PLX Technology has developed a way of turning the PCI bus into a fault-tolerant switched fabric.
The core of the PLX system is an interface chip with a version 2.2-compliant PCI on one side and an interface to a ring-based network, similar to those used in Sonet and FDDI networks, on the other.
Although PLX had been working towards developing a switched-fabric underpinning for its PCI interface chips since 1998, the company decided to buy the technology in for its adaptive switch fabric. It bought specialist communications silicon company Sebring Networks in the spring.
David Ridgeway, director of marketing for switch fabrics at PLX, said: "At Sebring, before the acquis-ition by PLX, we had developed the first generation of our switch-fabric technology."
The PLX silicon is designed so that each node on the ring can be the end of a complete PCI bus. The addressing mechanism used by the ring lets it support a total of 224 ports, or PCI buses.
In contrast to FDDI, the ring uses an insertion mechanism rather than token passing. This means that multiple segments around the ring can pass data simultaneously.
Nodes on the ring pass packets in two directions around the ring. The packets are generally either 64 or 128byte in length.
The ring-interface chip chops PCI burst transfers up to fit into those packets, much like the segmentation scheme in asynchronous transfer mode (ATM).
Like ATM, the packets have header error correction and a cyclic redundancy check for the payload. But to deal with the large number of short transactions that can appear on PCI, the packets can be shorter than their nominal length. A flag signal is used to mark the boundary of each packet.

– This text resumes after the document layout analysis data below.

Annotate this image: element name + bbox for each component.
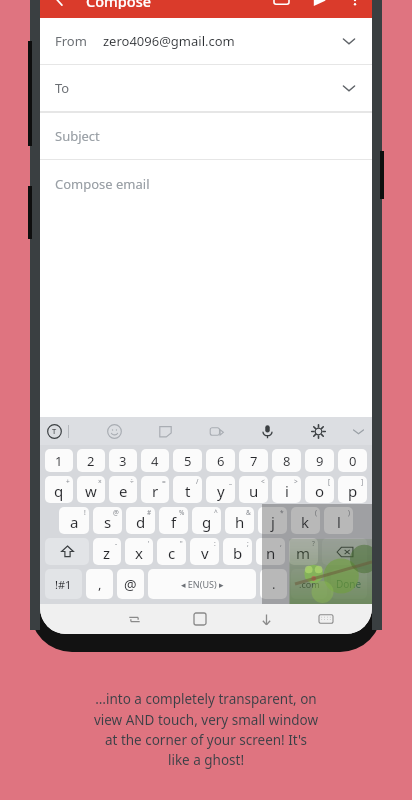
staticText: ◂ EN(US) ▸ (181, 578, 224, 590)
staticText: f (171, 512, 177, 532)
button[interactable]: .com (291, 569, 327, 599)
staticText: …into a completely transparent, on view … (0, 690, 412, 769)
button[interactable]: ) (324, 507, 353, 534)
staticText: > (294, 477, 298, 486)
button[interactable]: 9 (305, 449, 334, 472)
button[interactable]: ! (59, 507, 89, 534)
button[interactable]: Voice input (242, 417, 293, 445)
button[interactable]: 8 (272, 449, 301, 472)
button[interactable]: Done (331, 569, 367, 599)
button[interactable]: @ (117, 569, 144, 599)
staticText: ; (247, 539, 249, 548)
button[interactable]: " (157, 538, 186, 565)
staticText: , (98, 575, 102, 593)
button[interactable]: + (45, 476, 73, 503)
staticText: 1 (55, 452, 63, 470)
staticText: l (337, 512, 341, 532)
staticText: d (136, 512, 146, 532)
staticText: zero4096@gmail.com (103, 32, 235, 50)
button[interactable]: < (239, 476, 268, 503)
staticText: 0 (349, 452, 357, 470)
button[interactable]: 0 (338, 449, 367, 472)
staticText: / (196, 477, 199, 486)
staticText: .com (299, 578, 320, 590)
button[interactable]: Send (300, 0, 338, 9)
staticText: To (55, 79, 70, 97)
button[interactable]: ; (223, 538, 252, 565)
button[interactable]: ( (291, 507, 320, 534)
button[interactable]: Collapse (344, 417, 372, 445)
button[interactable]: Attach (262, 0, 300, 9)
button[interactable]: GIF (191, 417, 242, 445)
button[interactable]: % (159, 507, 188, 534)
button[interactable]: Back (40, 0, 80, 9)
button[interactable]: From (40, 18, 372, 64)
button[interactable]: Backspace (322, 538, 367, 565)
button[interactable]: × (77, 476, 105, 503)
staticText: p (348, 481, 358, 501)
button[interactable]: Home (167, 604, 233, 634)
staticText: n (266, 543, 276, 563)
button[interactable]: Emoji (89, 417, 140, 445)
button[interactable]: Transparent floating window (262, 504, 372, 604)
button[interactable]: _ (206, 476, 235, 503)
staticText: ] (361, 477, 364, 486)
button[interactable]: * (258, 507, 287, 534)
button[interactable]: ^ (192, 507, 221, 534)
button[interactable]: More options (338, 0, 372, 9)
button[interactable]: # (126, 507, 155, 534)
button[interactable]: Shift (45, 538, 89, 565)
button[interactable]: ◂ EN(US) ▸ (148, 569, 256, 599)
button[interactable]: 3 (109, 449, 137, 472)
staticText: z (103, 543, 111, 563)
staticText: u (249, 481, 259, 501)
button[interactable]: Recents (101, 604, 167, 634)
button[interactable]: [ (305, 476, 334, 503)
button[interactable]: 2 (77, 449, 105, 472)
button[interactable]: Sticker (140, 417, 191, 445)
staticText: 7 (250, 452, 258, 470)
staticText: m (296, 543, 311, 563)
button[interactable]: ? (289, 538, 318, 565)
button[interactable]: / (173, 476, 202, 503)
button[interactable]: > (272, 476, 301, 503)
staticText: & (246, 508, 251, 517)
button[interactable]: Subject (40, 113, 372, 159)
button[interactable]: 1 (45, 449, 73, 472)
staticText: !#1 (55, 577, 72, 592)
button[interactable]: @ (93, 507, 122, 534)
button[interactable]: = (141, 476, 169, 503)
staticText: o (315, 481, 325, 501)
button[interactable]: ÷ (109, 476, 137, 503)
button[interactable]: Keyboard (299, 604, 352, 634)
button[interactable]: To (40, 65, 372, 111)
staticText: # (147, 508, 152, 517)
button[interactable]: 7 (239, 449, 268, 472)
button[interactable]: Compose email (40, 160, 372, 417)
button[interactable]: Hide keyboard (233, 604, 299, 634)
staticText: = (162, 477, 166, 486)
staticText: w (85, 481, 97, 501)
staticText: ( (315, 508, 317, 517)
button[interactable]: ' (125, 538, 153, 565)
button[interactable]: Settings (293, 417, 344, 445)
staticText: 3 (119, 452, 127, 470)
button[interactable]: : (190, 538, 219, 565)
staticText: Compose (86, 0, 152, 9)
button[interactable]: , (256, 538, 285, 565)
staticText: x (135, 543, 143, 563)
button[interactable]: !#1 (45, 569, 82, 599)
staticText: h (235, 512, 245, 532)
staticText: % (179, 508, 185, 517)
staticText: T (52, 426, 57, 436)
staticText: k (301, 512, 310, 532)
button[interactable]: 5 (173, 449, 202, 472)
button[interactable]: & (225, 507, 254, 534)
button[interactable]: ] (338, 476, 367, 503)
button[interactable]: , (86, 569, 113, 599)
button[interactable]: Translate (40, 417, 68, 445)
button[interactable]: 4 (141, 449, 169, 472)
button[interactable]: - (93, 538, 121, 565)
button[interactable]: . (260, 569, 287, 599)
button[interactable]: 6 (206, 449, 235, 472)
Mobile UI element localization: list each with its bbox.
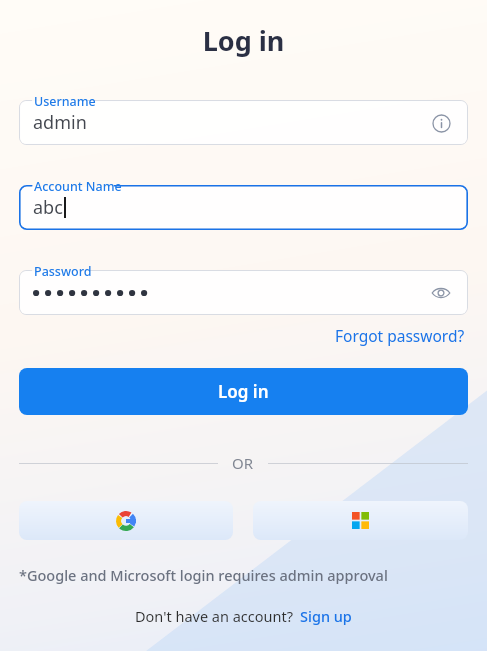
staticText: Don't have an account? <box>135 606 293 626</box>
staticText: Password <box>34 263 92 280</box>
button[interactable]: Forgot password? <box>333 323 467 348</box>
button[interactable]: abc <box>19 185 468 230</box>
button[interactable]: Sign up <box>300 606 352 626</box>
staticText: *Google and Microsoft login requires adm… <box>19 565 487 585</box>
button[interactable]: Show password <box>426 278 456 308</box>
button[interactable]: Show password <box>19 270 468 315</box>
button[interactable]: Sign in with Google <box>19 501 233 540</box>
staticText: Log in <box>0 22 487 59</box>
staticText: Username <box>34 93 96 110</box>
button[interactable]: Log in <box>19 368 468 415</box>
staticText: OR <box>232 453 254 473</box>
button[interactable]: admin <box>19 100 468 145</box>
staticText: admin <box>33 110 87 135</box>
staticText: abc <box>33 195 63 220</box>
button[interactable]: Information <box>426 108 456 138</box>
button[interactable]: Sign in with Microsoft <box>253 501 468 540</box>
staticText: Account Name <box>34 178 122 195</box>
staticText: Log in <box>218 380 269 403</box>
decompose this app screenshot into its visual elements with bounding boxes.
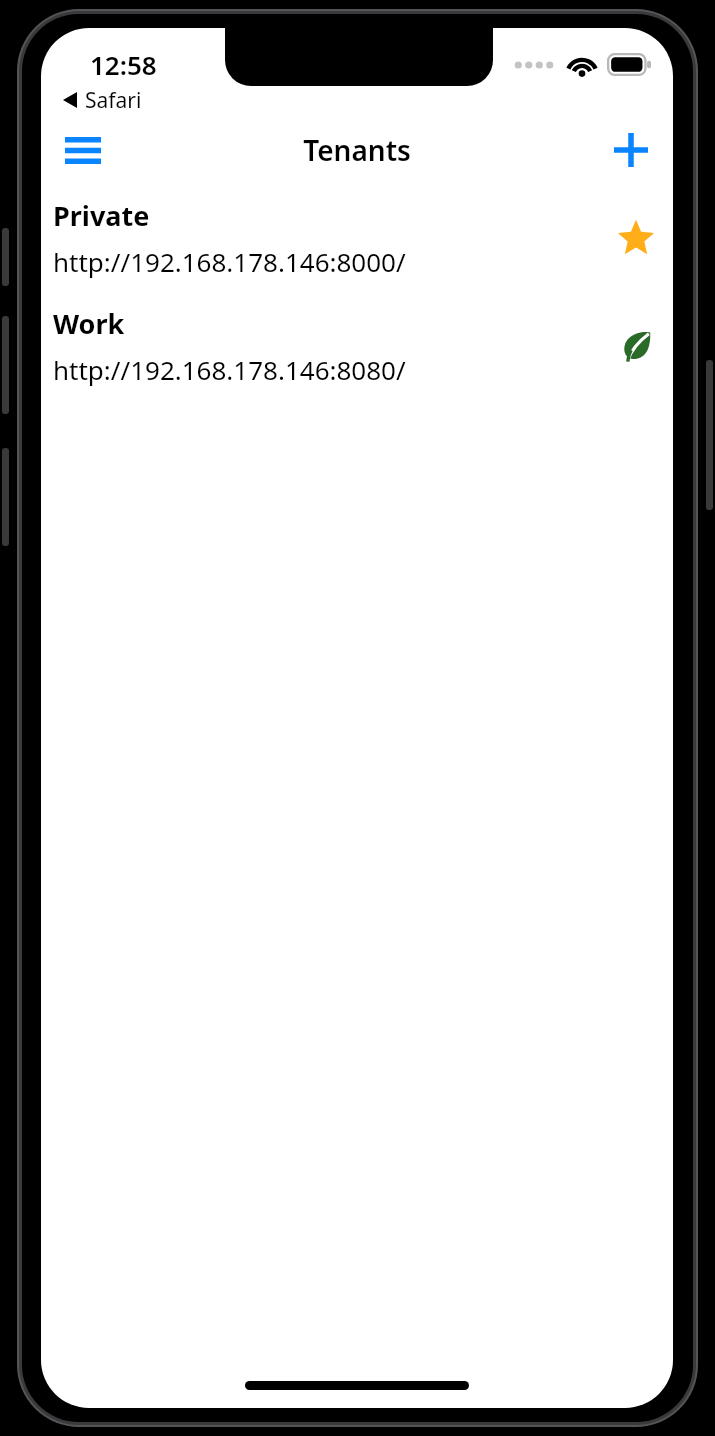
staticText: http://192.168.178.146:8000/ <box>53 244 406 279</box>
button[interactable]: Menu <box>55 122 111 178</box>
staticText: 12:58 <box>90 47 157 82</box>
button[interactable]: Private <box>41 197 673 279</box>
staticText: http://192.168.178.146:8080/ <box>53 352 406 387</box>
staticText: Safari <box>85 86 142 115</box>
staticText: Tenants <box>303 131 411 169</box>
button[interactable]: Add tenant <box>603 122 659 178</box>
button[interactable]: Safari <box>41 83 673 117</box>
staticText: Work <box>53 305 125 342</box>
staticText: Private <box>53 197 150 234</box>
button[interactable]: Work <box>41 305 673 387</box>
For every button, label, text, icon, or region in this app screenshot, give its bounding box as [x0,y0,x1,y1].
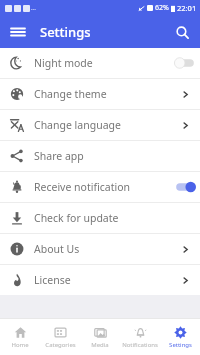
staticText: Settings [40,23,91,41]
staticText: Night mode [34,56,170,70]
button[interactable]: Check for update [0,203,200,233]
button[interactable]: Settings [160,319,200,355]
button[interactable]: License [0,265,200,295]
button[interactable]: Receive notification [0,172,200,202]
staticText: 62% [155,3,169,13]
staticText: Check for update [34,211,170,225]
staticText: 22:01 [177,3,197,13]
staticText: About Us [34,242,170,256]
staticText: Home [11,341,29,349]
button[interactable]: Categories [40,319,80,355]
button[interactable]: Toggle off [174,57,196,69]
staticText: License [34,273,170,287]
button[interactable]: Night mode [0,48,200,78]
button[interactable]: Change language [0,110,200,140]
button[interactable]: Toggle on [174,181,196,193]
button[interactable]: Search [170,20,194,44]
button[interactable]: Media [80,319,120,355]
staticText: Change theme [34,87,170,101]
staticText: Settings [169,341,192,349]
staticText: Share app [34,149,170,163]
button[interactable]: Open navigation menu [6,20,30,44]
button[interactable]: Home [0,319,40,355]
button[interactable]: About Us [0,234,200,264]
button[interactable]: Change theme [0,79,200,109]
staticText: Change language [34,118,170,132]
staticText: ... [31,4,36,12]
staticText: Categories [45,341,76,349]
staticText: Media [91,341,109,349]
button[interactable]: Notifications [120,319,160,355]
staticText: Receive notification [34,180,170,194]
staticText: Notifications [122,341,158,349]
button[interactable]: Share app [0,141,200,171]
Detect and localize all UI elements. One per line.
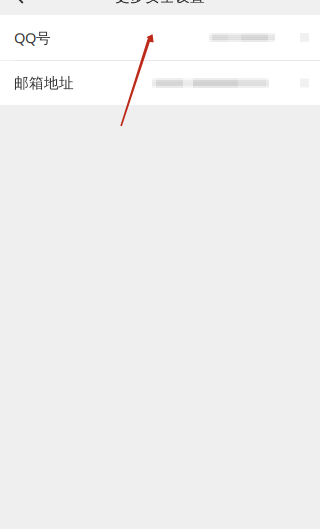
- button[interactable]: Back: [0, 0, 44, 15]
- staticText: 邮箱地址: [14, 74, 74, 92]
- staticText: QQ号: [14, 28, 51, 47]
- button[interactable]: 邮箱地址: [0, 61, 320, 105]
- button[interactable]: QQ号: [0, 15, 320, 60]
- staticText: 更多安全设置: [115, 0, 205, 6]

The fabric is largely aimed at communications-oriented designs, such as the control plane in a high-end switch or router. As a result, the company has designed the PCI interface to act in the same way as the bridges used in CompactPCI backplanes.
"The interface has a transparent and a non-transparent mode," said Ridgeway.
Unlike the PCI bridges on the market, the PLX devices will switch between transparent and non-transparent modes to allow fail- over between system controllers. That is not currently possible with existing PCI silicon. For non-transparent operation, the ring can be split into processing domains so that the PCI buses within those domains cannot be configured by a system controller in another domain.
Ridgeway said: "There can be seven separate domains, with 32 nodes in each domain. We de-signed this for n+1 redundancy so we can have truly redundant systems with PCI."
Each interface has a content-addressable memory (CAM). It stores an address map for the local PCI bus attached to it. When a packet is inserted into the ring and relayed, each node compares the address with the stored map. It works out whether the packet is meant for it or another node. If the latter, the packet is passed on.
"A very small percentage of the ring needs to be configured on a failover," said Ridgeway. "If you have node six acting as a standby and node zero fails, all that six has to do is put the node-zero data into its CAM.
"It is not milliseconds but tens of microseconds for a fail-over. We don't provide the software to do that but we do provide the hardware to do it easily."
The ring is wired so that each node can detect a cable break easily. Pull-up or pull-down resistors at the end of each link are used to help monitor for a break. When that happens, it triggers an interrupt so that nodes can be updated on which way they should send data.
"Under normal circumstances, packets only have to travel halfway round the ring because each node knows the fastest way to the destination."
The break interrupts are used to manage the insertion of new nodes into the ring. The ring will have to be broken to add those nodes and the subsequent healing helps trigger a new configuration cycle.
For the physical interface, the company has used a similar approach to Infiniband. The connection can be through a cable or backplane with LVDS signalling.
The first implementation will use a 16bit-wide interface clocked at 400MHz. For well-balanced traffic in which most of it travels only a quarter of the way around the ring, Ridgeway says the aggregate ring bandwidth could reach 50Gbit/s. The company does not intend to compete with Infiniband, he said.
"This is a good transition to Infiniband. We can provide access from legacy PCI devices to Infiniband.
"The bus interface does not have to be PCI. It could be a processor bus. The art we've mastered is one of translation between the fabric and the bus. We have headers for the types of cell we carry. PCI: this is just one type of cell."
The company is keeping an eye on the movement in communications-oriented fabrics, such as the Common Switch Interface (CSIX).
"We made sure we could migrate this [to CSIX]," said Ridgeway. "The fabric is designed for control-plane switching in axis, core and edge routers. But it could be used for data-plane switching in edge routers."
PLX aims to sample the first interface parts in Q1 next year with Q2 scheduled for production.